> _DATA FOR PROCESSING_
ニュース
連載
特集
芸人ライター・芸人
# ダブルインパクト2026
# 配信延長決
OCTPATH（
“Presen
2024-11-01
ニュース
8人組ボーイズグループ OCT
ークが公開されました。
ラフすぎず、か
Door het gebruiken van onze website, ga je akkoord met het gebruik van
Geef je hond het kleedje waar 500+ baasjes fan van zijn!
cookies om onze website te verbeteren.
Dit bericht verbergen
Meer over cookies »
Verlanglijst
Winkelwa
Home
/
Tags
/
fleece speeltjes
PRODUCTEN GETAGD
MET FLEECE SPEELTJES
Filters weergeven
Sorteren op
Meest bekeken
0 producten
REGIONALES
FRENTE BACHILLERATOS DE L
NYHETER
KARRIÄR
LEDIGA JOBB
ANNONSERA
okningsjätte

--

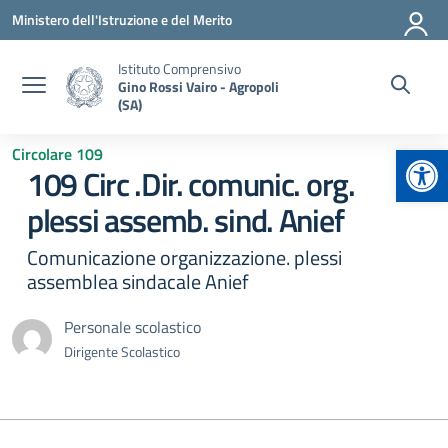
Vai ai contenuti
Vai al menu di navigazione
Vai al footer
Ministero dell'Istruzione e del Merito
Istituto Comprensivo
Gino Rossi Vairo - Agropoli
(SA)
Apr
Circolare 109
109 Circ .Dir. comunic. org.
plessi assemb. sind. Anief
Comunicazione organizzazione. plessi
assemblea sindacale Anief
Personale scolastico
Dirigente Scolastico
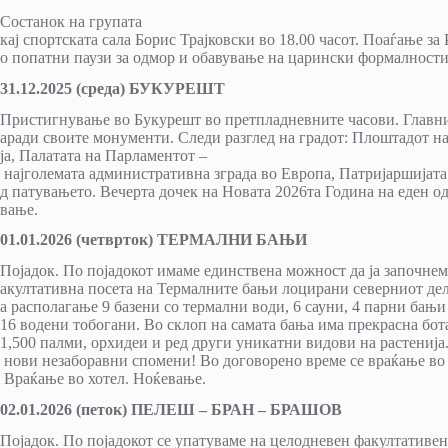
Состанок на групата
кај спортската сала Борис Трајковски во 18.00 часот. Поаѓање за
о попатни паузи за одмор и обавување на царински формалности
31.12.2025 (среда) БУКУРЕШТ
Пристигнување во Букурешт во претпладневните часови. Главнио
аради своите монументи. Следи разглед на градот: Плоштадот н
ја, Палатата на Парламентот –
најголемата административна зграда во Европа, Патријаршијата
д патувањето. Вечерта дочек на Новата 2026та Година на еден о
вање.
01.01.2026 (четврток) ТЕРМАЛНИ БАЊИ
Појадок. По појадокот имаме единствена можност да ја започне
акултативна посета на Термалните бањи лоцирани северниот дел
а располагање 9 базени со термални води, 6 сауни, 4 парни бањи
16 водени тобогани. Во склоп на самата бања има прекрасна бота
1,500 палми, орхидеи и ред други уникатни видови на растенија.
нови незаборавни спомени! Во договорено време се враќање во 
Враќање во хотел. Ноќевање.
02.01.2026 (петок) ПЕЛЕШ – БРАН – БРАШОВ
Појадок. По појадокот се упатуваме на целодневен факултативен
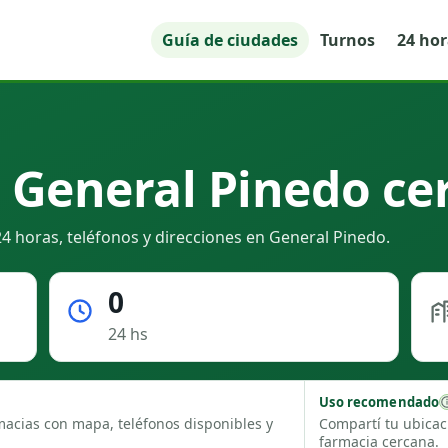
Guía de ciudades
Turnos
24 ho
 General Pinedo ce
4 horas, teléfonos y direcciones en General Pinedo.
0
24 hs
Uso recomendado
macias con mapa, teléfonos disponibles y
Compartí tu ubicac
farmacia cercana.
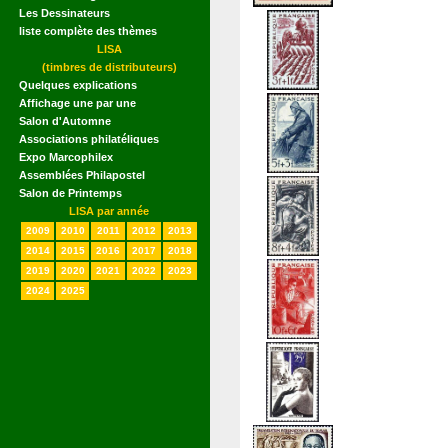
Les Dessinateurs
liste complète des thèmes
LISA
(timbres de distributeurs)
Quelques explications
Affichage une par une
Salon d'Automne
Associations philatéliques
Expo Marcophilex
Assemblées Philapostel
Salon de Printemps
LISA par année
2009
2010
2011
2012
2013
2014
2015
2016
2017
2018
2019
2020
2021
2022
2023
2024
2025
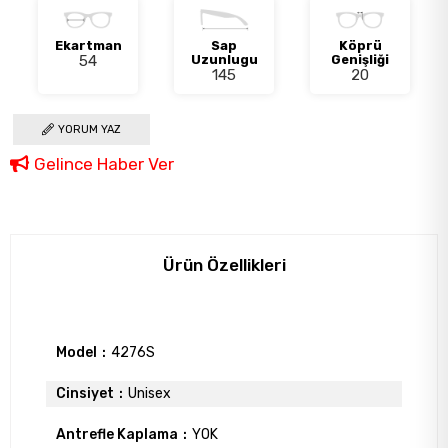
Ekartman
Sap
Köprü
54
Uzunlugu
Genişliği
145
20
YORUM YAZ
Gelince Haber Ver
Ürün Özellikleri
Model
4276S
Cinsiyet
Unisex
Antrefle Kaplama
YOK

==

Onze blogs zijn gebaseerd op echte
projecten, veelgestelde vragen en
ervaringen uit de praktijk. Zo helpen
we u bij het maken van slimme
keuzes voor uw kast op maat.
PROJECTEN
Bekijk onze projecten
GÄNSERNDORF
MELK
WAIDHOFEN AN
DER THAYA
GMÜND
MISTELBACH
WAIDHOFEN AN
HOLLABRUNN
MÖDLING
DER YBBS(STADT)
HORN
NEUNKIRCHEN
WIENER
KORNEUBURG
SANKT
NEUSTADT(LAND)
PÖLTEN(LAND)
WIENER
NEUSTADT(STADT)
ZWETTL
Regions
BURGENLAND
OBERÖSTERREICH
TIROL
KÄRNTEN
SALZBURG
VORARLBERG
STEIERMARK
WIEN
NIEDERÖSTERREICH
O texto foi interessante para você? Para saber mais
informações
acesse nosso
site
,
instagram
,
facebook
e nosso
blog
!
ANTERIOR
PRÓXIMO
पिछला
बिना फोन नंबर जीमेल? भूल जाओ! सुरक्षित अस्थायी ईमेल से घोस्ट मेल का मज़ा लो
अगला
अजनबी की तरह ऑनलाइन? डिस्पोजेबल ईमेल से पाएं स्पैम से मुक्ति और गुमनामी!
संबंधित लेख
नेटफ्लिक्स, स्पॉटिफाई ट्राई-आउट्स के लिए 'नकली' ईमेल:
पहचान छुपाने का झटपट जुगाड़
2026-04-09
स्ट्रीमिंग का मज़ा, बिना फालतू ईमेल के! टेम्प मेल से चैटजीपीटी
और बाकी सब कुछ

> _PROBLEM TO SOLVE_
Check every line of the data, and copy the ones that contain "Anief".

> _EXPECTED OUTPUT_
plessi assemb. sind. Anief
assemblea sindacale Anief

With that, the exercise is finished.